ANKARA: Le président turc Recep Tayyip Erdogan a appelé mercredi à mettre fin à la guerre au Moyen-Orient "avant qu'elle n'embrase complètement la région", lors d'un discours devant son groupe parlementaire.

"Il faut mettre fin à cette guerre avant qu'elle ne s'aggrave et n'embrase complètement la région. Si la diplomatie a une chance, c'est tout à fait possible. Nous poursuivons patiemment nos efforts pour ramener les parties à la table des négociations", a affirmé le chef de l'Etat turc.

"Nous sommes tous conscients que si cette guerre insensée, anarchique et illégale se poursuit, les pertes humaines et matérielles s'aggraveront, et le coût pour l'économie mondiale ne fera que croître", a-t-il ajouté.

"En tant que peuples de la région, nous ne devons pas laisser un conflit dont nous sommes déjà victimes nous infliger de nouvelles souffrances", a-t-il souligné.
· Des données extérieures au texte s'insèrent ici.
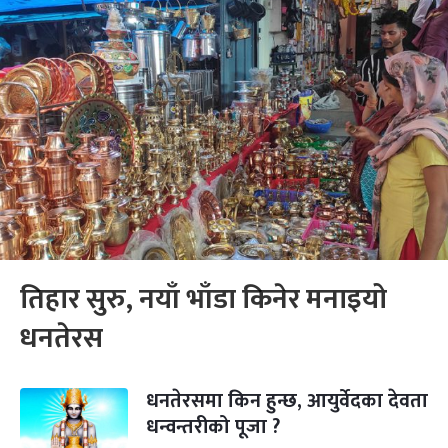
तिहार सुरु, नयाँ भाँडा किनेर मनाइयो
धनतेरस
धनतेरसमा किन हुन्छ, आयुर्वेदका देवता
धन्वन्तरीको पूजा ?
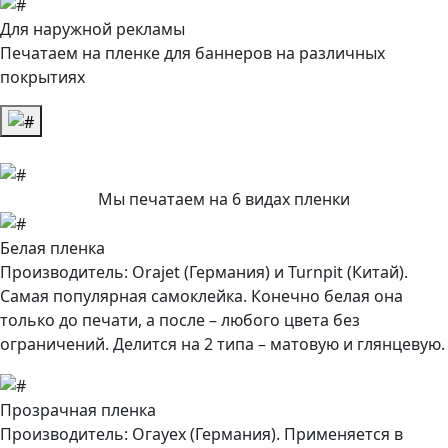
Для наружной рекламы
Печатаем на пленке для баннеров на различных
покрытиях
Мы печатаем на
6 видах пленки
Белая пленка
Производитель: Orajet (Германия) и Turnpit (Китай).
Самая популярная самоклейка. Конечно белая она
только до печати, а после – любого цвета без
ограничений. Делится на 2 типа – матовую и глянцевую.
Прозрачная пленка
Производитель: Огауех (Германия). Применяется в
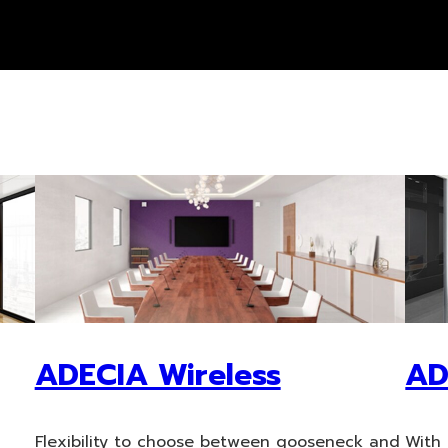
ADECIA Wireless
AD
n
Flexibility to choose between gooseneck and
With 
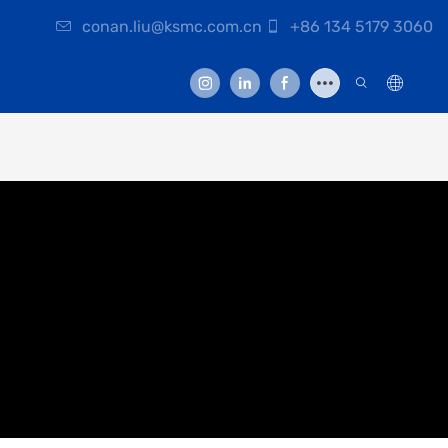
conan.liu@ksmc.com.cn
+86 134 5179 3060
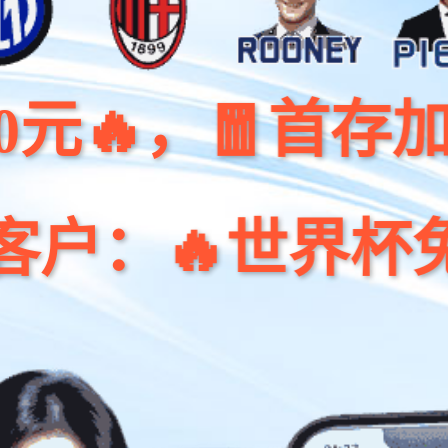
，🧧首存加赠68%
世界杯免费签到领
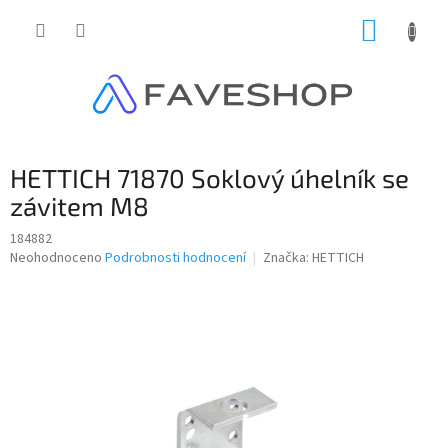
Přejít
NÁKUP
na
obsah
KOŠÍK
HETTICH 71870 Soklový úhelník se
závitem M8
184882
Průměrné
Neohodnoceno
Podrobnosti hodnocení
Značka:
HETTICH
hodnocení
produktu
je
0,0
z
5
hvězdiček.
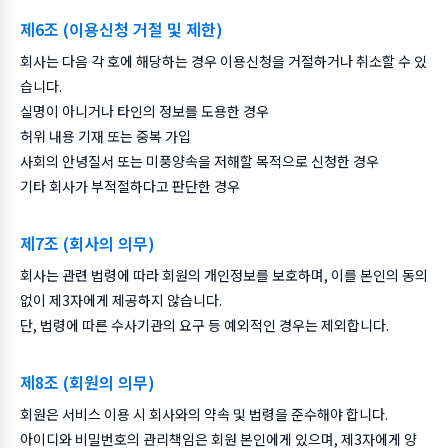
제6조 (이용신청 거절 및 제한)
회사는 다음 각 호에 해당하는 경우 이용신청을 거절하거나 취소할 수 있
습니다.
실명이 아니거나 타인의 정보를 도용한 경우
허위 내용 기재 또는 중복 가입
사회의 안녕질서 또는 미풍양속을 저해할 목적으로 신청한 경우
기타 회사가 부적절하다고 판단한 경우
제7조 (회사의 의무)
회사는 관련 법령에 따라 회원의 개인정보를 보호하며, 이를 본인의 동의
없이 제3자에게 제공하지 않습니다.
단, 법령에 따른 수사기관의 요구 등 예외적인 경우는 제외합니다.
제8조 (회원의 의무)
회원은 서비스 이용 시 회사와의 약속 및 법령을 준수해야 합니다.
아이디와 비밀번호의 관리책임은 회원 본인에게 있으며, 제3자에게 양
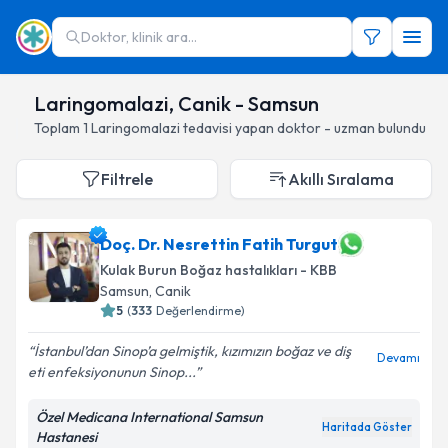
Doktor, klinik ara...
Laringomalazi, Canik - Samsun
Toplam
1
Laringomalazi
tedavisi yapan doktor - uzman bulundu
Filtrele
Akıllı Sıralama
Doç. Dr. Nesrettin Fatih Turgut
Kulak Burun Boğaz hastalıkları - KBB
Samsun
, Canik
5
(
333
Değerlendirme)
İstanbul’dan Sinop’a gelmiştik, kızımızın boğaz ve diş
Devamı
eti enfeksiyonunun Sinop...
Özel Medicana International Samsun
Haritada Göster
Hastanesi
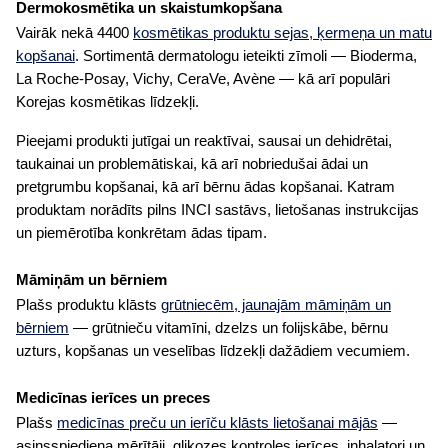
Dermokosmētika un skaistumkopšana
Vairāk nekā 4400
kosmētikas produktu sejas, ķermeņa un matu
kopšanai
. Sortimentā dermatologu ieteikti zīmoli — Bioderma,
La Roche-Posay, Vichy, CeraVe, Avène — kā arī populāri
Korejas kosmētikas līdzekļi.
Pieejami produkti jutīgai un reaktīvai, sausai un dehidrētai,
taukainai un problemātiskai, kā arī nobriedušai ādai un
pretgrumbu kopšanai, kā arī bērnu ādas kopšanai. Katram
produktam norādīts pilns INCI sastāvs, lietošanas instrukcijas
un piemērotība konkrētam ādas tipam.
Māmiņām un bērniem
Plašs produktu klāsts
grūtniecēm, jaunajām māmiņām un
bērniem
— grūtnieču vitamīni, dzelzs un folijskābe, bērnu
uzturs, kopšanas un veselības līdzekļi dažādiem vecumiem.
Medicīnas ierīces un preces
Plašs
medicīnas preču un ierīču klāsts lietošanai mājās
—
asinsspiediena mērītāji, glikozes kontroles ierīces, inhalatori un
En revanche, lundi, le président turc avait mis en garde l'Iran contre toute "action provocatrice" après l'interception d'un second missile tiré depuis l'Iran dans l'espace aérien turc.

"Malgré nos avertissements clairs, des actions extrêmement inappropriées et provocatrices continuent d'être entreprises, mettant en péril l'amitié de la Turquie" envers l'Iran, avait-il  affirmé.